Before proceeding farther, it is important to realize what the Orthodox Church understands by its use of the word Icona "Icon" without getting into the tedious historical unfolding of the theology of the Icon. Bp. Kallistos Ware gives five qualifications that should be noted regarding the priest as icon of Christ, namely;

1/ An icon is in no sense identical with that which it depicts.

2/ The priest as icon is not like an actor made up to look like Christ.

3/ According to the principal of St. Basil, we do not honour the priest "in and for himself," but rather, the honour is referred to Christ.

4/ Icons make present a reality that surpasses it, but of which it acts as a sign or symbol.

5/As an icon of the "unique high priest Christ, the ministerial priest must be male."

Bp. Ware mirrors his words with Fr. Schmemann's who said; "If the bearer, the icon and the fulfiller of that unique priesthood is a man and not woman, it is because Christ is man and not woman."(8)Suffice to say that when Orthodox Christians use the word Icon they "normally do so in the sense that these realities make present and actual the realities which they embody because of their natural competence and capacity to do so."(9)The reality in the case of priesthood as icon is Christ Himself. The Bishop or Priest is therefore the sacramental image of Christ and is as such "the living and active presence of that reality."(10)

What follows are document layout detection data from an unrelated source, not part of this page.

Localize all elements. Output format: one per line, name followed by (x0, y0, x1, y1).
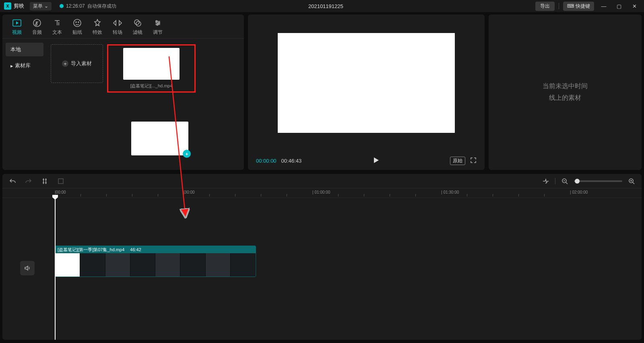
audio-icon (33, 19, 41, 27)
media-sidebar: 本地 ▸ 素材库 (2, 39, 47, 170)
ruler-mark: | 02:00:00 (570, 190, 588, 194)
adjust-icon (153, 19, 162, 27)
zoom-in-button[interactable] (627, 177, 636, 186)
timeline-panel: |00:00 |30:00 | 01:00:00 | 01:30:00 | 02… (2, 174, 642, 340)
timeline-toolbar (2, 174, 642, 188)
svg-point-5 (78, 22, 79, 23)
app-name: 剪映 (14, 2, 24, 10)
tab-transition[interactable]: 转场 (113, 19, 122, 36)
app-logo-icon: X (4, 2, 11, 10)
titlebar: X 剪映 菜单 ⌄ 12:26:07 自动保存成功 202101191225 导… (0, 0, 644, 12)
import-label: 导入素材 (71, 60, 92, 67)
save-dot-icon (60, 4, 64, 8)
playhead[interactable] (55, 198, 56, 340)
clip-filename: [盗墓笔记][..._hd.mp4 (130, 83, 172, 89)
upper-panels: 视频 音频 文本 贴纸 特效 转场 (0, 12, 644, 170)
dragging-clip-ghost[interactable]: + (131, 122, 188, 155)
crop-tool-button[interactable] (56, 177, 65, 186)
chevron-right-icon: ▸ (10, 63, 13, 69)
video-icon (12, 19, 21, 27)
ruler-mark: |30:00 (184, 190, 195, 194)
redo-button[interactable] (24, 177, 33, 186)
preview-controls: 00:00:00 00:46:43 原始 (248, 151, 485, 170)
timeline-gutter (2, 198, 55, 340)
snap-toggle[interactable] (541, 177, 550, 186)
fullscreen-button[interactable] (470, 157, 477, 165)
divider (559, 3, 559, 9)
clip-filename: [盗墓笔记][第一季]第07集_hd.mp4 (58, 247, 124, 253)
tab-audio[interactable]: 音频 (32, 19, 42, 36)
save-label: 自动保存成功 (87, 3, 116, 10)
sidebar-library[interactable]: ▸ 素材库 (6, 59, 43, 72)
clip-duration: 46:42 (130, 247, 141, 252)
timeline-clip-header: [盗墓笔记][第一季]第07集_hd.mp4 46:42 (55, 246, 256, 253)
tab-sticker[interactable]: 贴纸 (72, 19, 82, 36)
inspector-empty-state: 当前未选中时间 线上的素材 (489, 14, 642, 170)
inspector-panel: 当前未选中时间 线上的素材 (489, 14, 642, 170)
zoom-thumb[interactable] (575, 179, 580, 184)
svg-point-3 (74, 19, 81, 27)
chevron-down-icon: ⌄ (44, 3, 48, 9)
ruler-mark: | 01:30:00 (441, 190, 459, 194)
tab-text[interactable]: 文本 (52, 19, 62, 36)
timeline-body[interactable]: [盗墓笔记][第一季]第07集_hd.mp4 46:42 (2, 198, 642, 340)
autosave-status: 12:26:07 自动保存成功 (60, 3, 116, 10)
minimize-button[interactable]: — (598, 3, 609, 9)
transition-icon (113, 19, 122, 27)
svg-point-4 (76, 22, 76, 23)
tab-adjust[interactable]: 调节 (153, 19, 163, 36)
mute-track-button[interactable] (20, 261, 35, 275)
sticker-icon (73, 19, 82, 27)
blade-tool-button[interactable] (40, 177, 49, 186)
menu-label: 菜单 (33, 3, 43, 10)
import-media-button[interactable]: + 导入素材 (51, 44, 103, 83)
save-time: 12:26:07 (66, 3, 85, 9)
tab-video[interactable]: 视频 (12, 19, 22, 36)
sidebar-local[interactable]: 本地 (6, 43, 43, 56)
keyboard-icon: ⌨ (567, 3, 574, 9)
svg-marker-1 (16, 21, 19, 25)
clip-frames (55, 253, 256, 277)
zoom-slider[interactable] (574, 180, 622, 182)
divider (555, 178, 555, 184)
effect-icon (93, 19, 102, 27)
time-current: 00:00:00 (256, 158, 277, 164)
timeline-ruler[interactable]: |00:00 |30:00 | 01:00:00 | 01:30:00 | 02… (2, 188, 642, 198)
close-button[interactable]: ✕ (629, 3, 640, 9)
project-title: 202101191225 (116, 3, 535, 9)
tab-filter[interactable]: 滤镜 (133, 19, 142, 36)
shortcut-button[interactable]: ⌨ 快捷键 (563, 2, 594, 11)
preview-panel: 00:00:00 00:46:43 原始 (248, 14, 485, 170)
media-panel: 视频 音频 文本 贴纸 特效 转场 (2, 14, 244, 170)
play-button[interactable] (372, 157, 380, 165)
track-area[interactable]: [盗墓笔记][第一季]第07集_hd.mp4 46:42 (55, 198, 638, 340)
svg-rect-14 (58, 179, 63, 184)
ruler-mark: |00:00 (55, 190, 66, 194)
svg-marker-11 (374, 157, 379, 163)
aspect-ratio-button[interactable]: 原始 (450, 157, 465, 165)
tab-effect[interactable]: 特效 (93, 19, 102, 36)
zoom-out-button[interactable] (560, 177, 569, 186)
undo-button[interactable] (8, 177, 17, 186)
text-icon (53, 19, 62, 27)
maximize-button[interactable]: ▢ (613, 3, 625, 9)
media-clip-selected[interactable]: [盗墓笔记][..._hd.mp4 (107, 44, 196, 93)
ruler-mark: | 01:00:00 (312, 190, 330, 194)
shortcut-label: 快捷键 (576, 3, 590, 10)
media-grid: + 导入素材 [盗墓笔记][..._hd.mp4 + (47, 39, 244, 170)
timeline-clip[interactable]: [盗墓笔记][第一季]第07集_hd.mp4 46:42 (55, 246, 256, 277)
tool-tabs: 视频 音频 文本 贴纸 特效 转场 (2, 14, 244, 39)
time-duration: 00:46:43 (281, 158, 302, 164)
clip-thumbnail (123, 48, 180, 80)
export-button[interactable]: 导出 (535, 2, 555, 11)
preview-canvas[interactable] (278, 33, 455, 133)
preview-viewport (248, 14, 485, 151)
add-to-timeline-icon: + (183, 150, 191, 158)
plus-icon: + (62, 60, 68, 67)
menu-dropdown[interactable]: 菜单 ⌄ (30, 2, 52, 10)
filter-icon (133, 19, 142, 27)
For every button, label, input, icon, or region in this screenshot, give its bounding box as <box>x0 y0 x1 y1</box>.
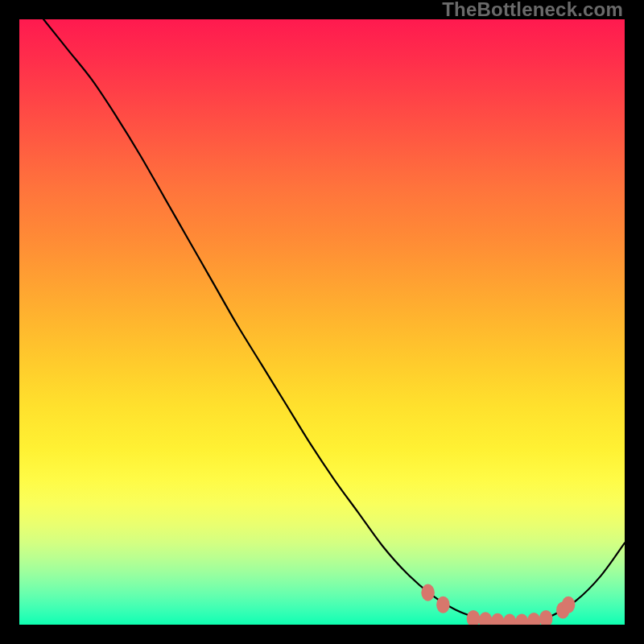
plot-area <box>19 19 625 625</box>
marker-dot <box>515 613 529 625</box>
curve-path <box>43 19 625 624</box>
marker-dot <box>503 613 517 625</box>
chart-stage: TheBottleneck.com <box>0 0 644 644</box>
marker-dot <box>491 613 505 625</box>
marker-dot <box>527 613 541 625</box>
marker-dot <box>562 597 576 613</box>
brand-watermark: TheBottleneck.com <box>442 0 623 19</box>
curve-layer <box>19 19 625 625</box>
marker-dot <box>467 610 481 625</box>
marker-dot <box>436 597 450 613</box>
marker-dot <box>479 612 493 625</box>
marker-layer <box>421 584 575 625</box>
marker-dot <box>421 584 435 601</box>
marker-dot <box>539 610 553 625</box>
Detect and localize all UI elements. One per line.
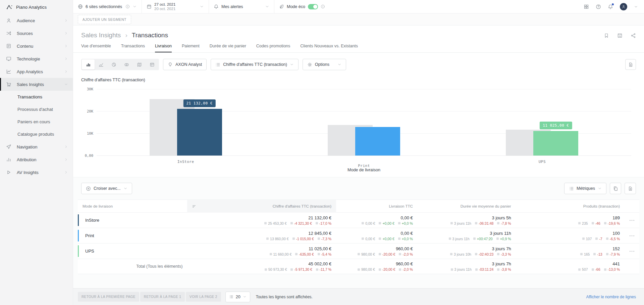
tab-clients-nouveaux-vs-existants[interactable]: Clients Nouveaux vs. Existants [300, 44, 358, 52]
copy-table-button[interactable] [610, 183, 621, 194]
bar-ups-current[interactable] [533, 131, 578, 156]
chevron-down-icon [265, 4, 269, 9]
percent-change: -11,7 % [316, 267, 331, 271]
metric-main-value: 0,00 € [401, 231, 413, 236]
sidebar-item-app-analytics[interactable]: App Analytics [0, 65, 73, 78]
voir-la-page-2-button[interactable]: VOIR LA PAGE 2 [186, 292, 221, 302]
tab-dur-e-de-vie-panier[interactable]: Durée de vie panier [210, 44, 246, 52]
tab-paiement[interactable]: Paiement [182, 44, 200, 52]
notifications-bell-icon[interactable] [608, 4, 613, 9]
share-icon[interactable] [631, 33, 636, 38]
site-selector[interactable]: 6 sites sélectionnés [73, 0, 142, 13]
metric-main-value: 12 845,00 € [308, 231, 331, 236]
map-chart-icon [137, 62, 142, 67]
chevron-right-icon [64, 158, 68, 162]
breadcrumb: Sales Insights › Transactions [81, 32, 168, 39]
bar-instore-current[interactable] [177, 109, 222, 156]
chart-type-table-chart-button[interactable] [146, 59, 158, 70]
sidebar-item-contenu[interactable]: Contenu [0, 40, 73, 52]
previous-value: 165 [580, 252, 590, 256]
sidebar-subitem-transactions[interactable]: Transactions [0, 91, 73, 103]
percent-change: -2,0 % [399, 252, 413, 256]
chart-type-venn-chart-button[interactable] [120, 59, 133, 70]
sidebar-item-technologie[interactable]: Technologie [0, 52, 73, 65]
app-logo[interactable]: Piano Analytics [0, 0, 73, 14]
column-header-dur-e-vie-moyenne-du-panier[interactable]: Durée vie moyenne du panier [418, 200, 516, 213]
row-more-button[interactable] [629, 232, 635, 239]
row-more-button[interactable] [629, 217, 635, 224]
sidebar-item-sources[interactable]: Sources [0, 27, 73, 40]
percent-change: +0,9 % [496, 237, 511, 241]
metric-main-value: 189 [612, 215, 620, 220]
rows-per-page-dropdown[interactable]: 20 [225, 292, 250, 302]
eco-toggle[interactable] [308, 4, 318, 9]
y-axis-tick: 20K [87, 109, 93, 113]
breadcrumb-parent[interactable]: Sales Insights [81, 32, 121, 39]
info-icon[interactable] [125, 4, 130, 9]
bar-value-label: 21 132,00 € [183, 99, 215, 107]
tab-transactions[interactable]: Transactions [121, 44, 145, 52]
bookmark-icon[interactable] [604, 33, 609, 38]
sidebar-item-av-insights[interactable]: AV Insights [0, 166, 73, 179]
add-segment-button[interactable]: AJOUTER UN SEGMENT [78, 15, 131, 24]
eco-label: Mode éco [287, 4, 305, 9]
tab-livraison[interactable]: Livraison [155, 44, 172, 52]
alerts-selector[interactable]: Mes alertes [209, 0, 274, 13]
sidebar-item-attribution[interactable]: Attribution [0, 153, 73, 166]
sidebar-item-audience[interactable]: Audience [0, 14, 73, 27]
calendar-icon [147, 4, 152, 9]
metric-main-value: 3 jours 5h [492, 215, 511, 220]
date-range-selector[interactable]: 27 oct. 2021 20 oct. 2021 [142, 0, 209, 13]
previous-value: 3 jours 11h [449, 237, 470, 241]
cross-with-dropdown[interactable]: Croiser avec... [81, 183, 132, 194]
topbar-right [578, 0, 644, 13]
export-chart-button[interactable] [625, 59, 636, 70]
chart-type-pie-chart-button[interactable] [107, 59, 120, 70]
show-row-count-link[interactable]: Afficher le nombre de lignes [586, 295, 636, 299]
row-more-button[interactable] [629, 248, 635, 255]
bulb-icon [168, 62, 173, 67]
shuffle-icon [6, 31, 11, 36]
column-header-livraison-ttc[interactable]: Livraison TTC [336, 200, 418, 213]
delta-value: -03:11:24 [475, 267, 494, 271]
column-header-chiffre-d-affaires-ttc-transaction[interactable]: Chiffre d'affaires TTC (transaction) [187, 200, 336, 213]
metric-cell: 21 132,00 €25 453,30 €-4 321,30 €-17,0 % [187, 215, 336, 225]
x-axis-label-instore: InStore [177, 160, 194, 164]
metrics-dropdown[interactable]: Métriques [564, 183, 606, 194]
retour-la-premi-re-page-button[interactable]: RETOUR À LA PREMIÈRE PAGE [78, 292, 139, 302]
axon-analyst-button[interactable]: AXON Analyst [163, 59, 207, 70]
column-header-produits-transaction[interactable]: Produits (transaction) [516, 200, 625, 213]
sidebar-subitem-processus-d-achat[interactable]: Processus d'achat [0, 103, 73, 116]
table-total-row: Total (Tous les éléments)45 002,00 €50 9… [78, 259, 639, 274]
save-icon[interactable] [617, 33, 623, 38]
tab-vue-d-ensemble[interactable]: Vue d'ensemble [81, 44, 111, 52]
chart-type-bar-chart-button[interactable] [82, 59, 95, 70]
percent-change: -13,0 % [604, 267, 620, 271]
sidebar-item-sales-insights[interactable]: Sales Insights [0, 78, 73, 91]
metric-main-value: 45 002,00 € [308, 261, 331, 266]
column-header-mode-de-livraison[interactable]: Mode de livraison [78, 200, 187, 213]
bars-icon [6, 157, 11, 162]
metric-dropdown[interactable]: Chiffre d'affaires TTC (transaction) [211, 59, 299, 70]
sidebar-subitem-paniers-en-cours[interactable]: Paniers en cours [0, 116, 73, 128]
chart-type-line-chart-button[interactable] [95, 59, 107, 70]
tab-codes-promotions[interactable]: Codes promotions [256, 44, 290, 52]
retour-la-page-1-button[interactable]: RETOUR À LA PAGE 1 [140, 292, 185, 302]
page-title: Transactions [132, 32, 168, 39]
bar-group-print [328, 89, 400, 156]
apps-grid-icon[interactable] [584, 4, 589, 9]
sidebar-item-navigation[interactable]: Navigation [0, 140, 73, 153]
bar-print-current[interactable] [355, 127, 400, 156]
options-dropdown[interactable]: Options [303, 59, 346, 70]
help-icon[interactable] [596, 4, 601, 9]
sidebar-subitem-catalogue-produits[interactable]: Catalogue produits [0, 128, 73, 140]
row-accent-bar [78, 230, 79, 242]
chart-title: Chiffre d'affaires TTC (transaction) [81, 78, 636, 82]
user-avatar[interactable] [620, 3, 627, 10]
previous-value: 11 660,00 € [270, 252, 292, 256]
download-table-button[interactable] [625, 183, 636, 194]
info-icon[interactable] [321, 4, 325, 9]
chevron-down-icon[interactable] [634, 5, 638, 9]
sidebar-item-label: Attribution [17, 157, 64, 162]
chart-type-map-chart-button[interactable] [133, 59, 146, 70]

As we are challenged to discover the validity of this model, (priest as Icon of Christ) in defending our Orthodox Church's refusal to ordain women to the priesthood, we discovere that a "reductionist" or functional view of ministry could not and cannot be possible. What I am referring to in practical terms is that Protestantism has shifted the focus of "church" from the altar table to the pulpit, from God to congregation, and thus demoting the sacraments "to a secondary rank in popular estimation and practice."(11)

The previous point leads into a discussion on the concept of royal priesthood of believers. It is true that by our baptism and incorporation into Life and the Body of Christ, we, both male and female alike, are called upon to be receptive servants to the will of God. The dominant example given by the Church in regard to the paradigmatic expression of the perfection of the royal priesthood is St. Mary the Mother of God herself, who "was never a priest in the ministerial sense."(12)

The example of the Theotokos, the ancient order of Widows, Virgins or Deaconesses are not appropriately applied to the sacramental priesthood. Scripturally, St. Paul baldly makes the point in the Pauline exclusions in both 1 Cor. 14:34-35 and 1 Tim.2:11-12. The Orthodox Church has always had a canonical Diaconate open to women, "blessed and authenticated by the Church, linked to the priesthood of the altar, as a complementary ministry, yet distinct from it."(13) The treatment of such is beyond the scope of this paper but, there is a movement afoot in Orthodoxy to restore this noble calling for women. It should be understood that there is a sharp distinction in the diaconate and the priesthood. Both, in Orthodoxy, are 'sacramental' ordinations. It is never given to the deacon to consecrate the Eucharist nor to bless people or things. The ordination of women to the diaconate has unfortunately fallen into disuse from about the 12th century in the east. If this "order" were made available again for women, the church could eliminate the unfortunate "clericalism" that plagues her today.